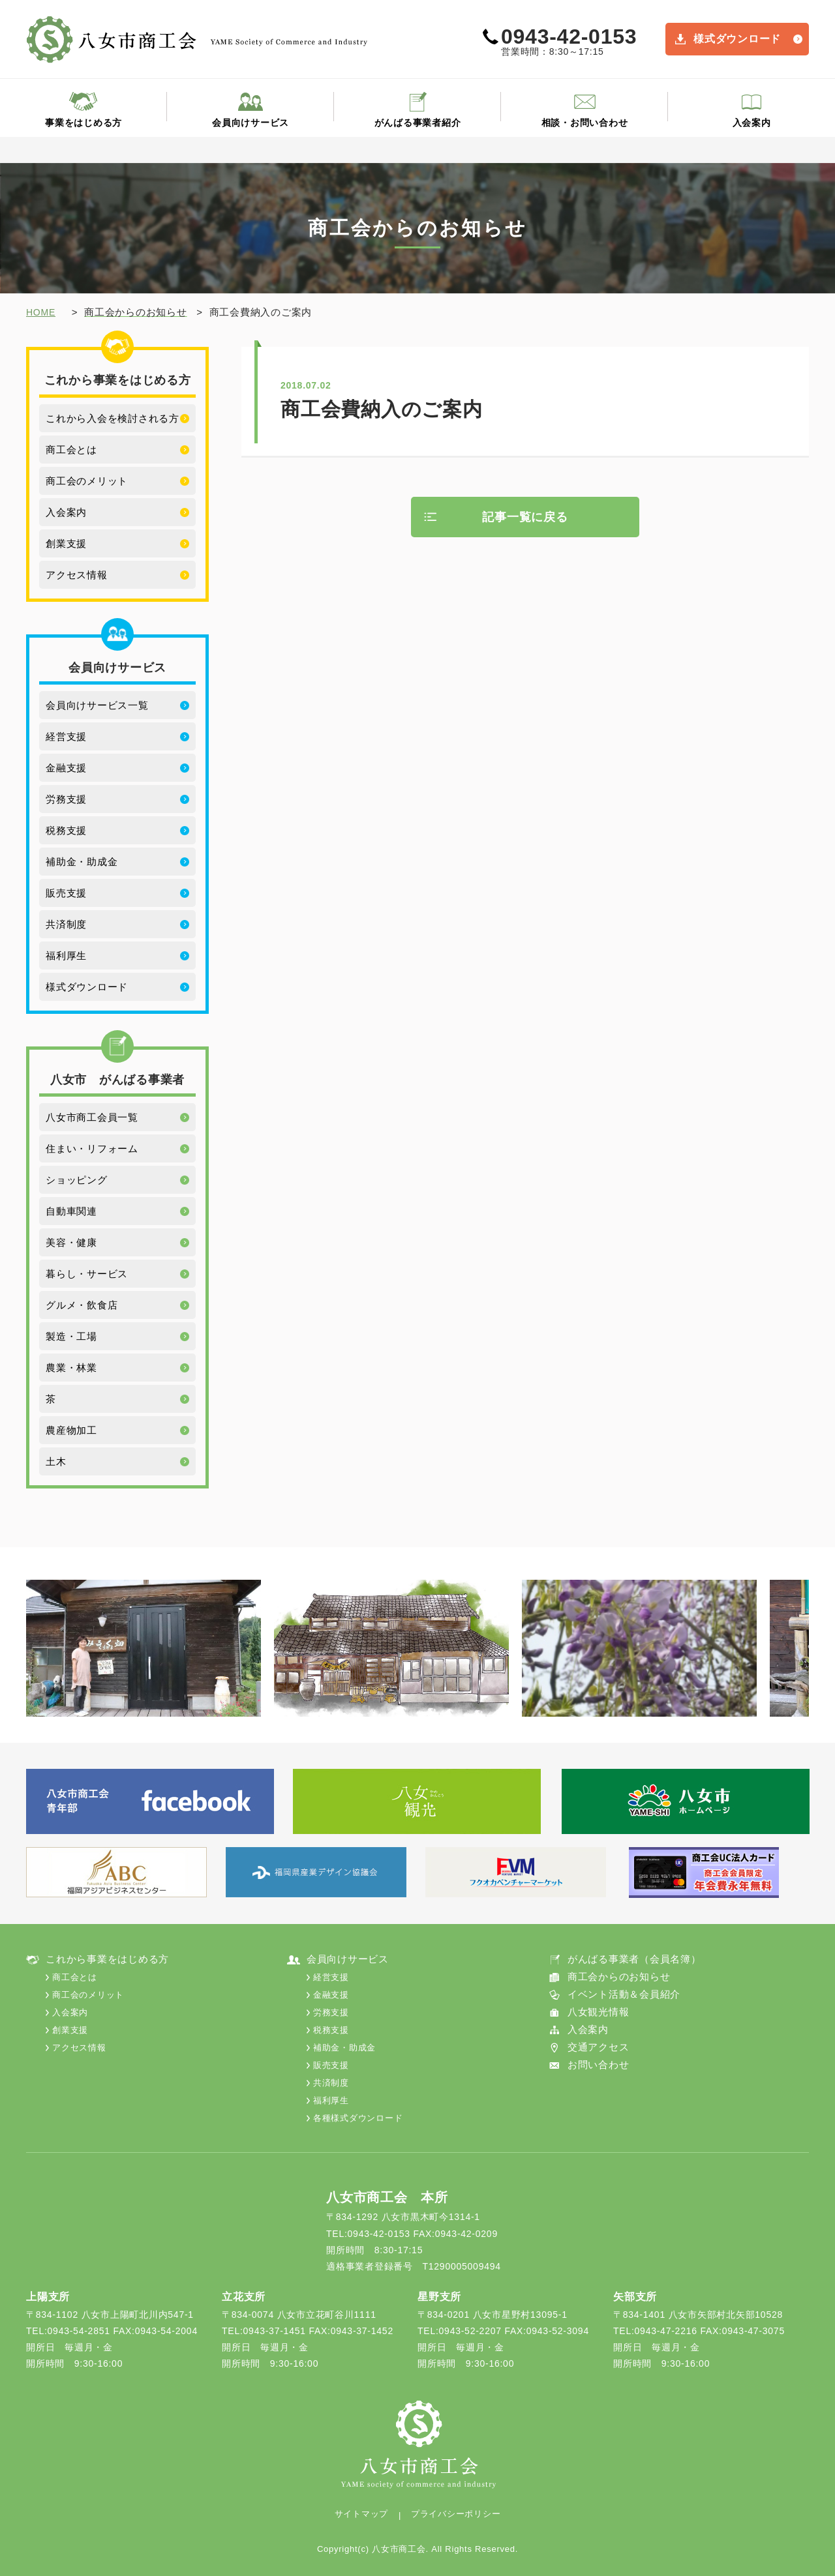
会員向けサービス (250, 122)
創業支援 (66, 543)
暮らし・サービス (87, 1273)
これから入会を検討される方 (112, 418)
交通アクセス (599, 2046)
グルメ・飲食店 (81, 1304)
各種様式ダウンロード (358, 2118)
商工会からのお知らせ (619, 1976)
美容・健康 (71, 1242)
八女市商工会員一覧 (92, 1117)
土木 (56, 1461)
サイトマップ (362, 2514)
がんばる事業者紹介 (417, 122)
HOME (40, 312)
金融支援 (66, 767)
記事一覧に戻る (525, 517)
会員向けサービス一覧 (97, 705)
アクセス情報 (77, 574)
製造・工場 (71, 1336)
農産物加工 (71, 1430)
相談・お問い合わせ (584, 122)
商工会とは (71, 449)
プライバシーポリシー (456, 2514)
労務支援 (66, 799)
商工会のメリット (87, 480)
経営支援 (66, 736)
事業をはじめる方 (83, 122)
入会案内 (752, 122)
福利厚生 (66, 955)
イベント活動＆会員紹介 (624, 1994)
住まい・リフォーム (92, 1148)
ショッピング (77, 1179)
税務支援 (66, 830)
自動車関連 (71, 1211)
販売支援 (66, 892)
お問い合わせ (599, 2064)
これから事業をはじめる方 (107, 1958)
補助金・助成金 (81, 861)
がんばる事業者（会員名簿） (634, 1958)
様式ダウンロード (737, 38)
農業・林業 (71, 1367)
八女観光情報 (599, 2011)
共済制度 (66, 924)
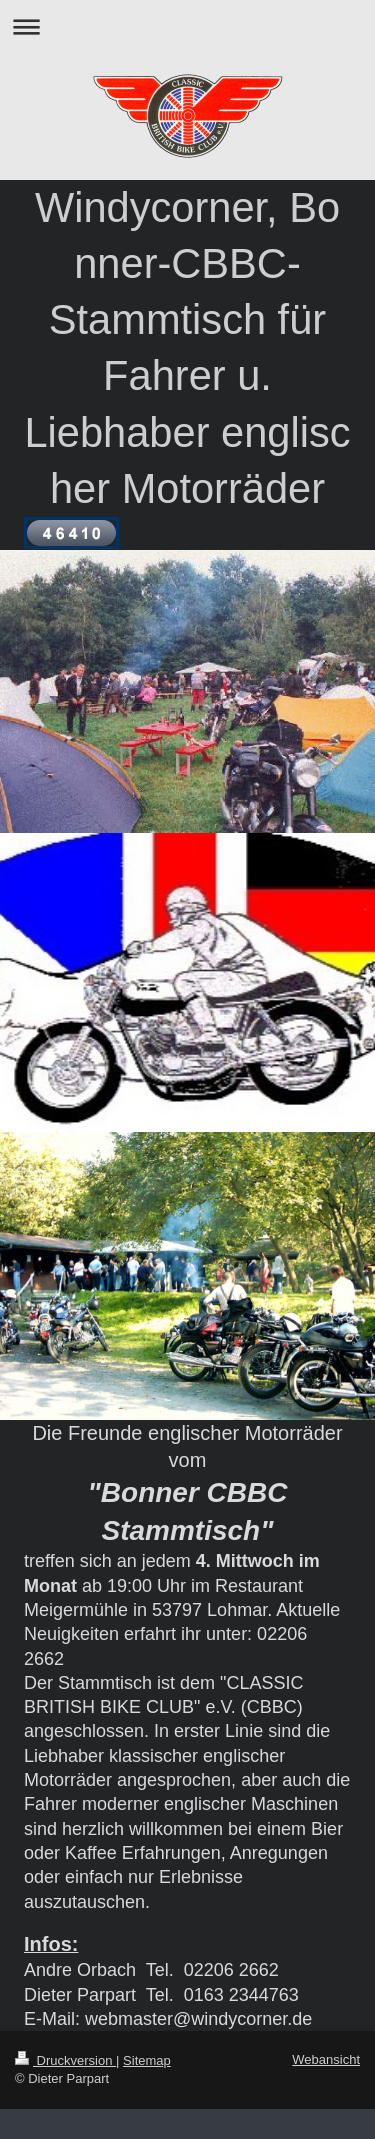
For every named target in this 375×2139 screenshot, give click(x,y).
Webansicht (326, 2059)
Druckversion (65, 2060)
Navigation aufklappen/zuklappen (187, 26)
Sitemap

AIM OF THE TASK
Give the entries above again exactly, minus their pictures.

OUTPUT FOR THIS EXERCISE
会員向けサービス (250, 122)
創業支援 (66, 543)
暮らし・サービス (87, 1273)
これから入会を検討される方 (112, 418)
交通アクセス (599, 2046)
グルメ・飲食店 (81, 1304)
各種様式ダウンロード (358, 2118)
商工会からのお知らせ (619, 1976)
美容・健康 (71, 1242)
八女市商工会員一覧 (92, 1117)
土木 (56, 1461)
サイトマップ (362, 2514)
がんばる事業者紹介 (417, 122)
HOME (40, 312)
金融支援 (66, 767)
記事一覧に戻る (525, 517)
会員向けサービス一覧 (97, 705)
アクセス情報 (77, 574)
製造・工場 (71, 1336)
農産物加工 (71, 1430)
相談・お問い合わせ (584, 122)
商工会とは (71, 449)
プライバシーポリシー (456, 2514)
労務支援 (66, 799)
商工会のメリット (87, 480)
経営支援 (66, 736)
事業をはじめる方 (83, 122)
入会案内 (752, 122)
福利厚生 (66, 955)
イベント活動＆会員紹介 (624, 1994)
住まい・リフォーム (92, 1148)
ショッピング (77, 1179)
税務支援 (66, 830)
自動車関連 (71, 1211)
販売支援 (66, 892)
お問い合わせ (599, 2064)
これから事業をはじめる方 (107, 1958)
補助金・助成金 (81, 861)
がんばる事業者（会員名簿） (634, 1958)
様式ダウンロード (737, 38)
農業・林業 (71, 1367)
八女観光情報 (599, 2011)
共済制度 (66, 924)
For every named target in this 375×2139 screenshot, give click(x,y).
Webansicht (326, 2059)
Druckversion (65, 2060)
Navigation aufklappen/zuklappen (187, 26)
Sitemap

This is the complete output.